Question

If the value of log2 = 0.3010 and log3= 0.4771, then the value of log3.6 is 0.55a2. Where a is the third digit in the expansion. Then the value of a is
[a] 2
[b] 3
[c] 7
[d] 1

Answer 1

Hint: Express 3.6 as a product of powers of 2,3 and 10 only.
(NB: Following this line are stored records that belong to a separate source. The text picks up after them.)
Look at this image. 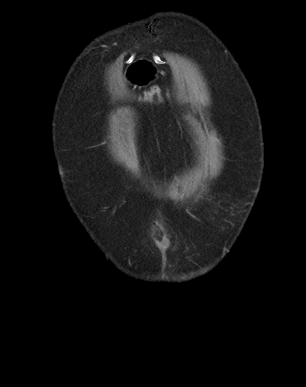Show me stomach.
<instances>
[{
  "label": "stomach",
  "instance_id": "obj_1",
  "mask_svg": "<svg viewBox=\"0 0 306 387\" xmlns=\"http://www.w3.org/2000/svg\"><path fill=\"white\" fill-rule=\"evenodd\" d=\"M133 66H125L124 72L129 77V82H132L133 87H142L143 82H158V75H150V73H158V66H151V61H133Z\"/></svg>",
  "mask_w": 306,
  "mask_h": 387
}]
</instances>
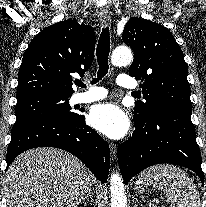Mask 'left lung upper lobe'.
Returning <instances> with one entry per match:
<instances>
[{"label":"left lung upper lobe","mask_w":206,"mask_h":207,"mask_svg":"<svg viewBox=\"0 0 206 207\" xmlns=\"http://www.w3.org/2000/svg\"><path fill=\"white\" fill-rule=\"evenodd\" d=\"M122 39L134 50L129 75L141 80L145 99L136 102L134 121L146 122L157 107L192 111L187 65L172 33L158 23L131 19Z\"/></svg>","instance_id":"left-lung-upper-lobe-1"}]
</instances>
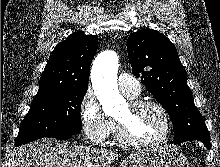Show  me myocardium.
<instances>
[{"instance_id":"obj_1","label":"myocardium","mask_w":220,"mask_h":167,"mask_svg":"<svg viewBox=\"0 0 220 167\" xmlns=\"http://www.w3.org/2000/svg\"><path fill=\"white\" fill-rule=\"evenodd\" d=\"M145 106H152L159 110V112L162 114L165 123L163 133L159 137L152 140L134 139L130 135L125 124L116 119V138L121 144L129 147H155L164 143L169 138L172 131V120L169 112L160 102L152 99H134L129 102V107L132 110H138Z\"/></svg>"}]
</instances>
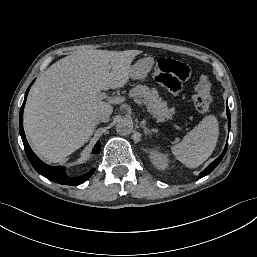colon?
Wrapping results in <instances>:
<instances>
[{"label":"colon","instance_id":"1","mask_svg":"<svg viewBox=\"0 0 257 257\" xmlns=\"http://www.w3.org/2000/svg\"><path fill=\"white\" fill-rule=\"evenodd\" d=\"M162 59H169V58H162ZM193 103H194L195 109L200 113L207 112L211 106V103H212L211 82L206 75L200 76L197 81V84L195 86Z\"/></svg>","mask_w":257,"mask_h":257}]
</instances>
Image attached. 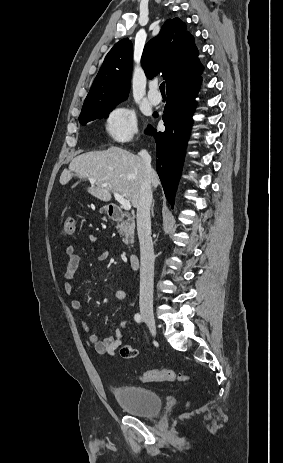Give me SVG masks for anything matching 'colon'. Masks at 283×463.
Wrapping results in <instances>:
<instances>
[{"mask_svg":"<svg viewBox=\"0 0 283 463\" xmlns=\"http://www.w3.org/2000/svg\"><path fill=\"white\" fill-rule=\"evenodd\" d=\"M75 230V219L70 215L62 217L60 226L61 234L65 237L72 236ZM140 380L144 383L180 382L189 380V377L184 374L176 373L173 370L163 369L147 371L140 376Z\"/></svg>","mask_w":283,"mask_h":463,"instance_id":"1","label":"colon"}]
</instances>
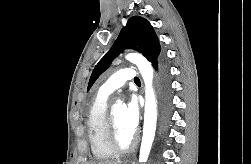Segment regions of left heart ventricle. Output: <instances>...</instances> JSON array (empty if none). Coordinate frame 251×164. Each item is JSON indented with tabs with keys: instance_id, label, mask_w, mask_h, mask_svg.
I'll return each instance as SVG.
<instances>
[{
	"instance_id": "b2bd125f",
	"label": "left heart ventricle",
	"mask_w": 251,
	"mask_h": 164,
	"mask_svg": "<svg viewBox=\"0 0 251 164\" xmlns=\"http://www.w3.org/2000/svg\"><path fill=\"white\" fill-rule=\"evenodd\" d=\"M113 114L117 125L119 140L126 145L130 142L133 133L125 125L124 121V106L118 105L113 108Z\"/></svg>"
}]
</instances>
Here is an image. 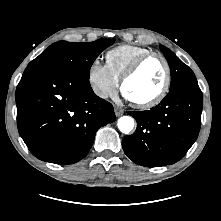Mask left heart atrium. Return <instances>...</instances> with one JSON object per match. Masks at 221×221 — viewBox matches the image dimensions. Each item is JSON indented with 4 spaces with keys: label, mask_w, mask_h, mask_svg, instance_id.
Wrapping results in <instances>:
<instances>
[{
    "label": "left heart atrium",
    "mask_w": 221,
    "mask_h": 221,
    "mask_svg": "<svg viewBox=\"0 0 221 221\" xmlns=\"http://www.w3.org/2000/svg\"><path fill=\"white\" fill-rule=\"evenodd\" d=\"M124 96L128 99V100H130V98L127 96V94L124 92Z\"/></svg>",
    "instance_id": "1"
}]
</instances>
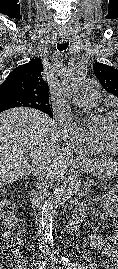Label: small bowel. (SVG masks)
<instances>
[{
  "label": "small bowel",
  "mask_w": 118,
  "mask_h": 269,
  "mask_svg": "<svg viewBox=\"0 0 118 269\" xmlns=\"http://www.w3.org/2000/svg\"><path fill=\"white\" fill-rule=\"evenodd\" d=\"M108 203L112 213L118 215V193L114 195ZM111 240L112 243L118 244V231L112 235ZM88 243L91 248L103 251L107 260L118 267V251L110 246L101 236L91 235ZM17 269H27V267L21 265Z\"/></svg>",
  "instance_id": "small-bowel-1"
}]
</instances>
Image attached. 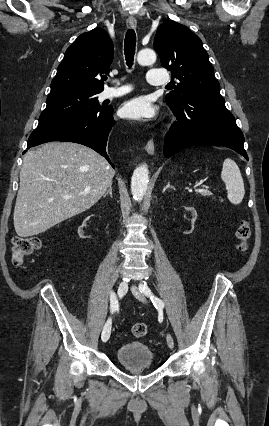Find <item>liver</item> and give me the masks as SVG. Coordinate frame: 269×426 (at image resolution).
<instances>
[{
  "label": "liver",
  "mask_w": 269,
  "mask_h": 426,
  "mask_svg": "<svg viewBox=\"0 0 269 426\" xmlns=\"http://www.w3.org/2000/svg\"><path fill=\"white\" fill-rule=\"evenodd\" d=\"M114 175L104 157L78 143L49 142L28 151L13 215L17 235L40 234L90 209Z\"/></svg>",
  "instance_id": "1"
}]
</instances>
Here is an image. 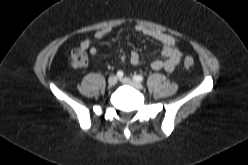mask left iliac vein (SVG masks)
<instances>
[{
  "mask_svg": "<svg viewBox=\"0 0 248 165\" xmlns=\"http://www.w3.org/2000/svg\"><path fill=\"white\" fill-rule=\"evenodd\" d=\"M120 81L122 83L130 85V86H132V87H134L135 89H138V90L143 88V85L141 83H139L137 81H134V80H132V79H130L128 77H123V78L120 79Z\"/></svg>",
  "mask_w": 248,
  "mask_h": 165,
  "instance_id": "obj_1",
  "label": "left iliac vein"
}]
</instances>
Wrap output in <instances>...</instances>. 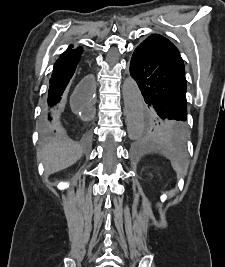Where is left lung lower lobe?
<instances>
[{
	"instance_id": "left-lung-lower-lobe-1",
	"label": "left lung lower lobe",
	"mask_w": 225,
	"mask_h": 267,
	"mask_svg": "<svg viewBox=\"0 0 225 267\" xmlns=\"http://www.w3.org/2000/svg\"><path fill=\"white\" fill-rule=\"evenodd\" d=\"M130 74L150 109L172 121L173 132L182 139V124L187 120L186 78L175 45L161 35L149 36L135 49Z\"/></svg>"
}]
</instances>
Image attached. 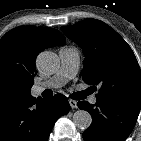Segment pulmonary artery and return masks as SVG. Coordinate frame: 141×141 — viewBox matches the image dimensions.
<instances>
[{
    "label": "pulmonary artery",
    "mask_w": 141,
    "mask_h": 141,
    "mask_svg": "<svg viewBox=\"0 0 141 141\" xmlns=\"http://www.w3.org/2000/svg\"><path fill=\"white\" fill-rule=\"evenodd\" d=\"M61 67L59 71L45 82L36 84L33 87V93L38 95L46 89L59 88L65 85L69 80L75 77L80 63V54L76 48L66 47L59 50ZM97 96L90 98L91 103H96Z\"/></svg>",
    "instance_id": "e3ab8cb5"
}]
</instances>
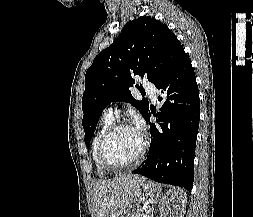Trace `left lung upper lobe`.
<instances>
[{
	"mask_svg": "<svg viewBox=\"0 0 253 217\" xmlns=\"http://www.w3.org/2000/svg\"><path fill=\"white\" fill-rule=\"evenodd\" d=\"M183 53L177 37L154 17L142 16L128 22L86 72L82 97L86 146L90 144L102 111L113 101L131 103L145 117L149 102L138 101L131 95L133 76H145L156 85Z\"/></svg>",
	"mask_w": 253,
	"mask_h": 217,
	"instance_id": "1",
	"label": "left lung upper lobe"
}]
</instances>
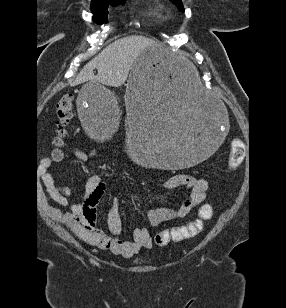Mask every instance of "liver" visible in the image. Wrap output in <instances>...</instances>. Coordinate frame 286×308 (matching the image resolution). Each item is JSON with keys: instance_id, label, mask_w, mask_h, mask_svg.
Instances as JSON below:
<instances>
[{"instance_id": "6515ba94", "label": "liver", "mask_w": 286, "mask_h": 308, "mask_svg": "<svg viewBox=\"0 0 286 308\" xmlns=\"http://www.w3.org/2000/svg\"><path fill=\"white\" fill-rule=\"evenodd\" d=\"M148 47H157L163 54L185 66H190L182 53L173 56L153 39L144 36H128L114 41L103 49L84 66L72 84L78 85L93 80L103 85L119 87L127 80L135 60ZM95 68L98 71L97 75L93 72Z\"/></svg>"}]
</instances>
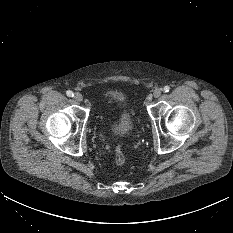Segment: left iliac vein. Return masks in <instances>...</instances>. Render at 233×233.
I'll return each mask as SVG.
<instances>
[{
	"label": "left iliac vein",
	"mask_w": 233,
	"mask_h": 233,
	"mask_svg": "<svg viewBox=\"0 0 233 233\" xmlns=\"http://www.w3.org/2000/svg\"><path fill=\"white\" fill-rule=\"evenodd\" d=\"M161 94H162V90L160 88L155 89L153 92V96L155 98H159L161 96Z\"/></svg>",
	"instance_id": "left-iliac-vein-1"
}]
</instances>
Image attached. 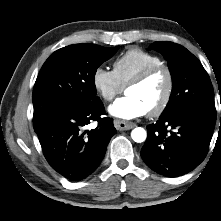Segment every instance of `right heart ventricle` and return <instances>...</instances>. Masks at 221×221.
Returning <instances> with one entry per match:
<instances>
[{"instance_id": "e07e8e85", "label": "right heart ventricle", "mask_w": 221, "mask_h": 221, "mask_svg": "<svg viewBox=\"0 0 221 221\" xmlns=\"http://www.w3.org/2000/svg\"><path fill=\"white\" fill-rule=\"evenodd\" d=\"M159 64L162 60L157 55L140 48H130L113 62V72L125 87L141 71Z\"/></svg>"}]
</instances>
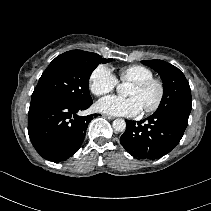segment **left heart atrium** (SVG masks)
<instances>
[{
    "mask_svg": "<svg viewBox=\"0 0 211 211\" xmlns=\"http://www.w3.org/2000/svg\"><path fill=\"white\" fill-rule=\"evenodd\" d=\"M96 108L110 115L129 117L137 115L143 109L137 98L120 96L105 97L97 102Z\"/></svg>",
    "mask_w": 211,
    "mask_h": 211,
    "instance_id": "left-heart-atrium-1",
    "label": "left heart atrium"
}]
</instances>
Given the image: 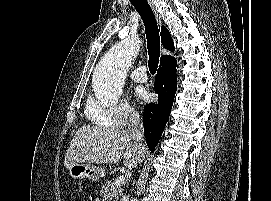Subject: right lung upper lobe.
Masks as SVG:
<instances>
[{"mask_svg": "<svg viewBox=\"0 0 271 201\" xmlns=\"http://www.w3.org/2000/svg\"><path fill=\"white\" fill-rule=\"evenodd\" d=\"M161 42L163 44V46L170 50V51H174V44H173V40L171 38V35L169 33V31L166 29L165 26H162L161 27ZM170 60H174V58L172 56H168V55H163L161 56L160 58V65L165 63V62H168Z\"/></svg>", "mask_w": 271, "mask_h": 201, "instance_id": "right-lung-upper-lobe-1", "label": "right lung upper lobe"}]
</instances>
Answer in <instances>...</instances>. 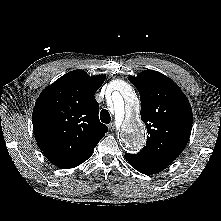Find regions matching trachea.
I'll list each match as a JSON object with an SVG mask.
<instances>
[{"label": "trachea", "instance_id": "trachea-1", "mask_svg": "<svg viewBox=\"0 0 221 221\" xmlns=\"http://www.w3.org/2000/svg\"><path fill=\"white\" fill-rule=\"evenodd\" d=\"M100 119L103 123L109 124L111 121V117L109 112L106 109L101 110Z\"/></svg>", "mask_w": 221, "mask_h": 221}]
</instances>
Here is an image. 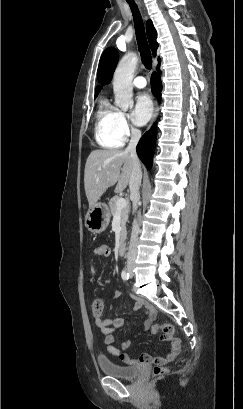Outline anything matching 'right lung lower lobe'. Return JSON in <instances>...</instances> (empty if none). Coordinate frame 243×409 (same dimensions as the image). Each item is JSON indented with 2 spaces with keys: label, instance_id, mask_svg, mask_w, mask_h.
I'll list each match as a JSON object with an SVG mask.
<instances>
[{
  "label": "right lung lower lobe",
  "instance_id": "98d812e1",
  "mask_svg": "<svg viewBox=\"0 0 243 409\" xmlns=\"http://www.w3.org/2000/svg\"><path fill=\"white\" fill-rule=\"evenodd\" d=\"M159 70V65L157 67ZM151 86H152V92L154 95L157 97H160L161 95V79L158 73L154 72L151 77ZM156 126H152V128L147 131L140 139L138 145H137V154L141 161L144 163V165L148 168L151 169L152 167V160H153V154L155 150V142H156Z\"/></svg>",
  "mask_w": 243,
  "mask_h": 409
}]
</instances>
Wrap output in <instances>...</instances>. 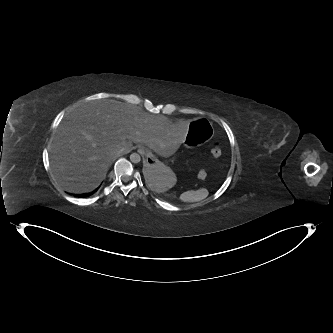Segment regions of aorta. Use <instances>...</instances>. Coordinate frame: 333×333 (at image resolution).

Use the property log (mn) = log (m) + log (n).
Now use $\log {{a}^{n}}=n\log a$and log 2 = 0.3010, log 3 = 0.4771 and log 10 = 1. Finally, compare the obtained decimal representation with 0.55a2 and find the digit at a place corresponding to “a” in 0.55a2. Hence find the value of a.

Complete step-by-step answer:

We know that \[3.6\text{ }={{2}^{2}}\times {{3}^{2}}\times {{10}^{-1}}\]
Hence,$\log 3.6=\log \left( {{2}^{2}}\times {{3}^{2}}\times {{10}^{-1}} \right)$
Using log (mn) = log (m) +log (n), we get
$\log 3.6=\log \left( {{2}^{2}} \right)+\log \left( {{3}^{2}} \right)+\log \left( {{10}^{-1}} \right)$
Using $\log {{a}^{n}}=n\log a$, we get
$\log 3.6=2\log \left( 2 \right)+2\log \left( 3 \right)-\log \left( 10 \right)$
Using log 2 = 0.3010 , log3 = 0.4771 and log 10 = 1, we get
log(3.6)= 2(0.3010)+2(0.4771)-1
simplifying using BODMAS
=0.6020+0.9552-1
=1.5572-1
=0.5572
Comparing with 0.55a2, we get
a = 7.
Hence a = 7.
Hence option [c] is correct.
Note: The property log mn = log m + log n of logarithms is used to perform large number multiplications.
Suppose , if we want to find the value of mn.
We first find the value of log mn by using log mn = log m + log n
Then we take antilogarithm to get the value of mn.